December 12th, 2006 at 2:22 pm
But if the plane is on a big, frictionless treadmill, then it can move forward without the wheels turning at all - that’s my point.
December 12th, 2006 at 2:23 pm
Russ: Ok, you bring an interesting point to the table. Let’s say the plane does move forward but at an infinitely small amount. It’s not going to take off because the treadmill effect kicks well before it has enough velocity to lift off.
December 12th, 2006 at 2:35 pm
Gareth: If the treadmill was frictionless, it wouldn’t be a treadmill. It would be a slippery surface.
Jason: In reality, the plane would take off if some one actually tried to implement this. However, that is only because it would be practically impossible to get a treadmill to go as fast as it needed to get. By the limits stated in the original problem, it would reach balance and not fly away.
December 12th, 2006 at 2:38 pm
Bill: Sorry, I meant the inner-workings of the treadmill were frictionless, not the surface
December 12th, 2006 at 2:40 pm
Bill: I meant the inner-mechanics of the treadmill were frictionless, not the surface itself.
December 12th, 2006 at 2:54 pm
Bill, please state the experiment as you understand it. Is it a free turning conveyor belt, or is it a powered treadmill that runs in the reverse direction of the direction the plane would travel to take off under normal circumstances?

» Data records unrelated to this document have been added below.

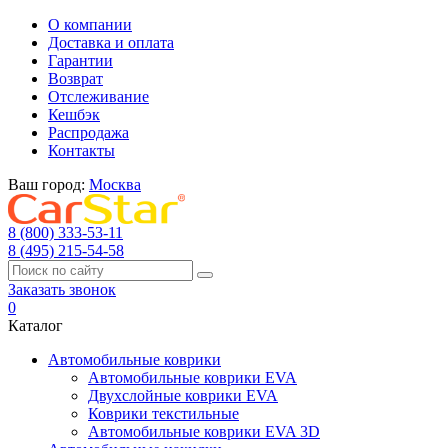
О компании
Доставка и оплата
Гарантии
Возврат
Отслеживание
Кешбэк
Распродажа
Контакты
Ваш город:
Москва
8 (800) 333-53-11
8 (495) 215-54-58
Заказать звонок
0
Каталог
Автомобильные коврики
Автомобильные коврики EVA
Двухслойные коврики EVA
Коврики текстильные
Автомобильные коврики EVA 3D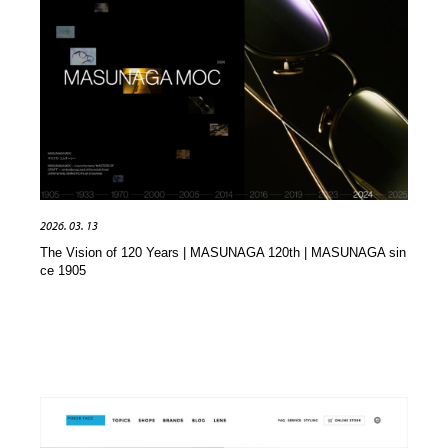
コーダー・エンジニア・デベロッパー
Javascript・WordPress・CSS・SEO・コーディング
97
Javascript・WordPress・CSS・SEO・コーディング
レンタルサーバー・クラウドサービス・ドメイン
10
レンタルサーバー・クラウドサービス・ドメイン
ネット通販・EC・オークション・フリマ
15
ネット通販・EC・オークション・フリマ
フリー素材・写真・モックアップ
41
フリー素材・写真・モックアップ
3D・CG・モーションデザイン
20
2026. 03. 13
3D・CG・モーションデザイン
眼鏡・コンタクトレンズ・サングラス
30
The Vision of 120 Years | MASUNAGA 120th | MASUNAGA sin
ce 1905
眼鏡・コンタクトレンズ・サングラス
プロダクト・インテリア
139
プロダクト・インテリア
ライフスタイル・家具・生活雑貨・家電
319
ライフスタイル・家具・生活雑貨・家電
ネオンサイン・ネオン菅・オリジナル
7
ネオンサイン・ネオン菅・オリジナル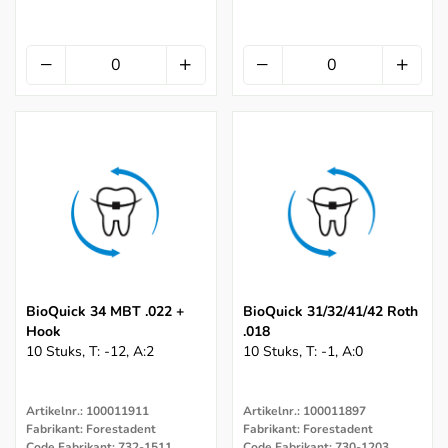
BioQuick 34 MBT .022 +
BioQuick 31/32/41/42 Roth
Hook
.018
10 Stuks, T: -12, A:2
10 Stuks, T: -1, A:0
Artikelnr.: 100011911
Artikelnr.: 100011897
Fabrikant: Forestadent
Fabrikant: Forestadent
Code Fabrikant: 732-1511
Code Fabrikant: 730-1203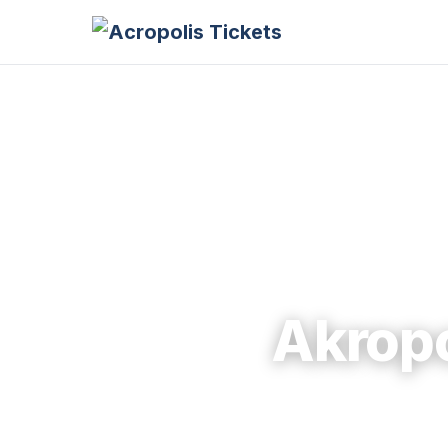
Akropo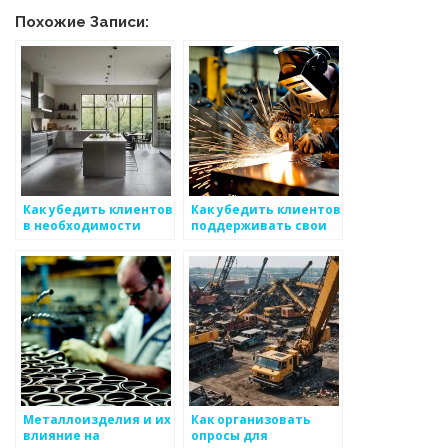
Похожие Записи:
Как убедить клиентов
Как убедить клиентов
в необходимости
поддерживать свои
использования
интересы в
металоизделий
производстве
металоизделий
Металлоизделия и их
Как организовать
влияние на
опросы для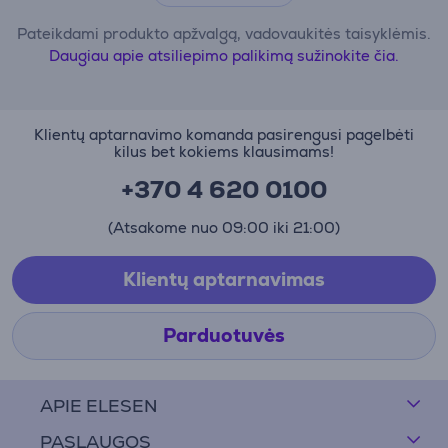
Pateikdami produkto apžvalgą, vadovaukitės taisyklėmis.
Daugiau apie atsiliepimo palikimą sužinokite čia.
Klientų aptarnavimo komanda pasirengusi pagelbėti
kilus bet kokiems klausimams!
+370 4 620 0100
(Atsakome nuo 09:00 iki 21:00)
Klientų aptarnavimas
Parduotuvės
APIE ELESEN
PASLAUGOS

December 12th, 2006 at 2:56 pm
Gareth, now I’m confused. Let’s just say that friction exists everywhere, because it would have to. Therefore the whole thing is kind of dumb, as has been said by a few (you included) before. What’s going to happen is that either the treadmill will be able to get to a speed where the backwards force will be equal to the thrust provided by the engines (the plane remains Earth-bound) or the friction of the bearings in the treadmill will cause the treadmill to be unable to keep up with the plane’s forward momentum (the plane takes off).
Either way, we are (at least in my view) debating the most minute of minutia… Thanks for keeping me on my toes.
Jason: I saw it as a powered treadmill, otherwise it really isn’t capable of even really slowing down the plane significantly as it would adjust physical plane displacement more than wheel speed.
December 12th, 2006 at 10:34 pm
Reduction in wheel friction and frictional losses, sure. These are all important and potential opportunities in modern day flight. How do they apply to a conveyor belt or etc.? Forward air speed over and under the wings of an aircraft provide lift. Not a moving surface below. Am I missing something? If there is no friction between the ground and an aircraft, we still need air moving over and under a wing surface to provide lift. Helicopter for example!
Someone please enlighten me here…
December 13th, 2006 at 2:42 pm
Hopefully everyone got a look at Cecil Adams take on this at the Straight Dope website. Just for closure.